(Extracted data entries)
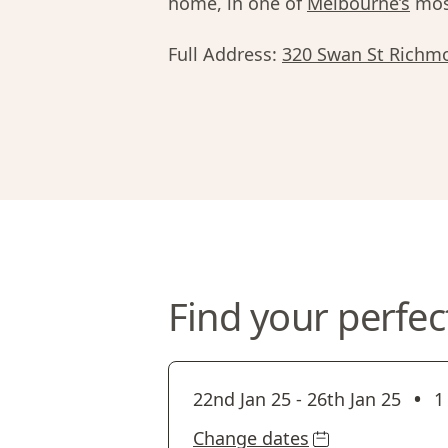
home, in one of
Melbourne’s
most
Full Address:
320 Swan St Richm
Find your perfec
•
22nd Jan 25
-
26th Jan 25
1
Change dates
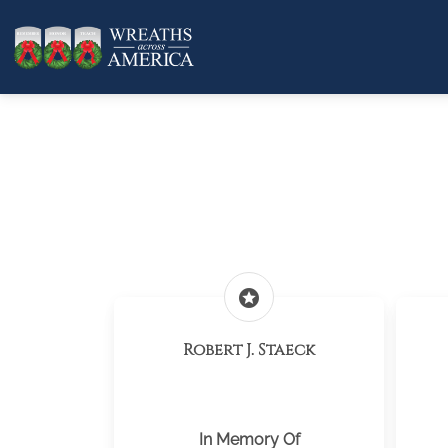
stars
Robert J. Staeck
In Memory Of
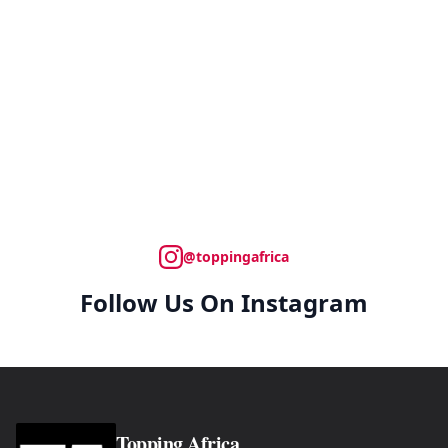
@toppingafrica
Follow Us On Instagram
Topping Africa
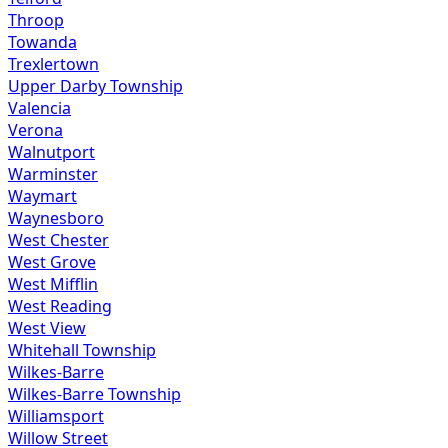
Throop
Towanda
Trexlertown
Upper Darby Township
Valencia
Verona
Walnutport
Warminster
Waymart
Waynesboro
West Chester
West Grove
West Mifflin
West Reading
West View
Whitehall Township
Wilkes-Barre
Wilkes-Barre Township
Williamsport
Willow Street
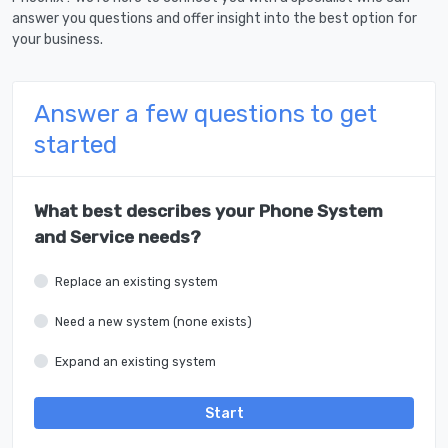
answer you questions and offer insight into the best option for
your business.
Answer a few questions to get
started
What best describes your Phone System
and Service needs?
Replace an existing system
Need a new system (none exists)
Expand an existing system
Start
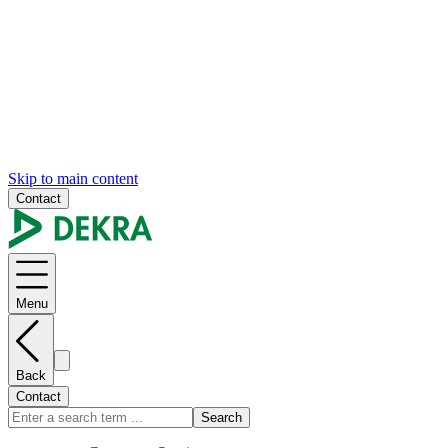
Skip to main content
Contact
Menu
Back
Contact
Search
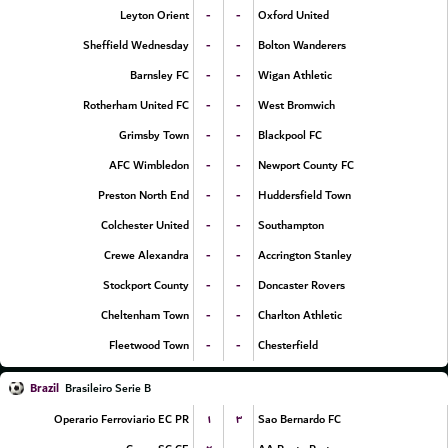
-
-
Leyton Orient
Oxford United
-
-
Sheffield Wednesday
Bolton Wanderers
-
-
Barnsley FC
Wigan Athletic
-
-
Rotherham United FC
West Bromwich
-
-
Grimsby Town
Blackpool FC
-
-
AFC Wimbledon
Newport County FC
-
-
Preston North End
Huddersfield Town
-
-
Colchester United
Southampton
-
-
Crewe Alexandra
Accrington Stanley
-
-
Stockport County
Doncaster Rovers
-
-
Cheltenham Town
Charlton Athletic
-
-
Fleetwood Town
Chesterfield
Brazil
Brasileiro Serie B
۱
۳
Operario Ferroviario EC PR
Sao Bernardo FC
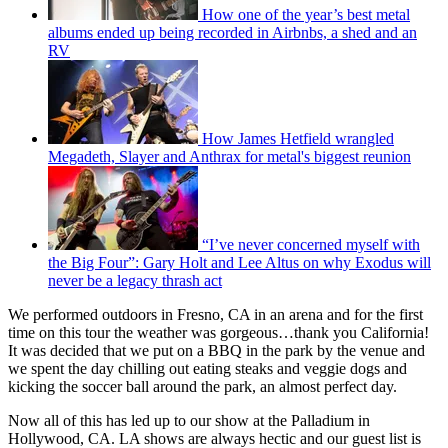
How one of the year’s best metal
albums ended up being recorded in Airbnbs, a shed and an
RV
How James Hetfield wrangled
Megadeth, Slayer and Anthrax for metal's biggest reunion
“I’ve never concerned myself with
the Big Four”: Gary Holt and Lee Altus on why Exodus will
never be a legacy thrash act
We performed outdoors in Fresno, CA in an arena and for the first
time on this tour the weather was gorgeous…thank you California!
It was decided that we put on a BBQ in the park by the venue and
we spent the day chilling out eating steaks and veggie dogs and
kicking the soccer ball around the park, an almost perfect day.
Now all of this has led up to our show at the Palladium in
Hollywood, CA. LA shows are always hectic and our guest list is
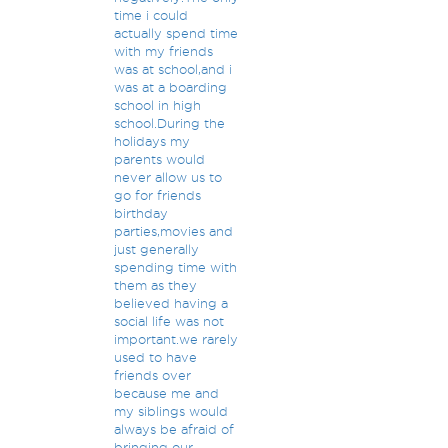
time i could
actually spend time
with my friends
was at school,and i
was at a boarding
school in high
school.During the
holidays my
parents would
never allow us to
go for friends
birthday
parties,movies and
just generally
spending time with
them as they
believed having a
social life was not
important.we rarely
used to have
friends over
because me and
my siblings would
always be afraid of
bringing our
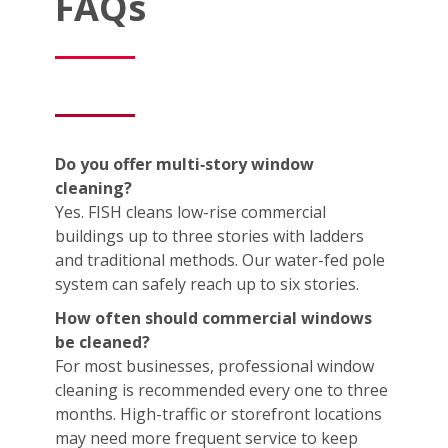
FAQs
Do you offer multi‑story window
cleaning?
Yes. FISH cleans low-rise commercial
buildings up to three stories with ladders
and traditional methods. Our water-fed pole
system can safely reach up to six stories.
How often should commercial windows
be cleaned?
For most businesses, professional window
cleaning is recommended every one to three
months. High-traffic or storefront locations
may need more frequent service to keep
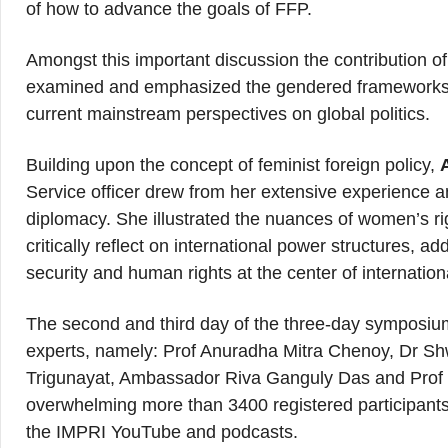
of how to advance the goals of FFP.
Amongst this important discussion the contribution 
examined and emphasized the gendered frameworks, 
current mainstream perspectives on global politics.
Building upon the concept of feminist foreign policy,
Service officer drew from her extensive experience a
diplomacy. She illustrated the nuances of women’s ri
critically reflect on international power structures, 
security and human rights at the center of internation
The second and third day of the three-day symposiu
experts, namely: Prof Anuradha Mitra Chenoy, Dr S
Trigunayat, Ambassador Riva Ganguly Das and Prof 
overwhelming more than 3400 registered participants.
the IMPRI YouTube and podcasts.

Your goal
Reproduce all the entries that precede this task, word for word, minus any pictures.

Task response
home, in one of
Melbourne’s
most
Full Address:
320 Swan St Richm
Find your perfec
•
22nd Jan 25
-
26th Jan 25
1
Change dates
stars
Robert J. Staeck
In Memory Of
@toppingafrica
Follow Us On Instagram
Topping Africa
Throop
Towanda
Trexlertown
Upper Darby Township
Valencia
Verona
Walnutport
Warminster
Waymart
Waynesboro
West Chester
West Grove
West Mifflin
West Reading
West View
Whitehall Township
Wilkes-Barre
Wilkes-Barre Township
Williamsport
Willow Street
answer you questions and offer insight into the best option for
your business.
Answer a few questions to get
started
What best describes your Phone System
and Service needs?
Replace an existing system
Need a new system (none exists)
Expand an existing system
Start
Skip to main content
Contact
Menu
Back
Contact
Search
-
-
Leyton Orient
Oxford United
-
-
Sheffield Wednesday
Bolton Wanderers
-
-
Barnsley FC
Wigan Athletic
-
-
Rotherham United FC
West Bromwich
-
-
Grimsby Town
Blackpool FC
-
-
AFC Wimbledon
Newport County FC
-
-
Preston North End
Huddersfield Town
-
-
Colchester United
Southampton
-
-
Crewe Alexandra
Accrington Stanley
-
-
Stockport County
Doncaster Rovers
-
-
Cheltenham Town
Charlton Athletic
-
-
Fleetwood Town
Chesterfield
Brazil
Brasileiro Serie B
۱
۳
Operario Ferroviario EC PR
Sao Bernardo FC
How one of the year’s best metal
albums ended up being recorded in Airbnbs, a shed and an
RV
How James Hetfield wrangled
Megadeth, Slayer and Anthrax for metal's biggest reunion
“I’ve never concerned myself with
the Big Four”: Gary Holt and Lee Altus on why Exodus will
never be a legacy thrash act
We performed outdoors in Fresno, CA in an arena and for the first
time on this tour the weather was gorgeous…thank you California!
It was decided that we put on a BBQ in the park by the venue and
we spent the day chilling out eating steaks and veggie dogs and
kicking the soccer ball around the park, an almost perfect day.
Now all of this has led up to our show at the Palladium in
Hollywood, CA. LA shows are always hectic and our guest list is
time i could
actually spend time
with my friends
was at school,and i
was at a boarding
school in high
school.During the
holidays my
parents would
never allow us to
go for friends
birthday
parties,movies and
just generally
spending time with
them as they
believed having a
social life was not
important.we rarely
used to have
friends over
because me and
my siblings would
always be afraid of
bringing our
FAQs
Do you offer multi‑story window
cleaning?
Yes. FISH cleans low-rise commercial
buildings up to three stories with ladders
and traditional methods. Our water-fed pole
system can safely reach up to six stories.
How often should commercial windows
be cleaned?
For most businesses, professional window
cleaning is recommended every one to three
months. High-traffic or storefront locations
may need more frequent service to keep
of how to advance the goals of FFP.
Amongst this important discussion the contribution 
examined and emphasized the gendered frameworks, 
current mainstream perspectives on global politics.
Building upon the concept of feminist foreign policy,
Service officer drew from her extensive experience a
diplomacy. She illustrated the nuances of women’s ri
critically reflect on international power structures, 
security and human rights at the center of internation
The second and third day of the three-day symposiu
experts, namely: Prof Anuradha Mitra Chenoy, Dr S
Trigunayat, Ambassador Riva Ganguly Das and Prof 
overwhelming more than 3400 registered participants.
the IMPRI YouTube and podcasts.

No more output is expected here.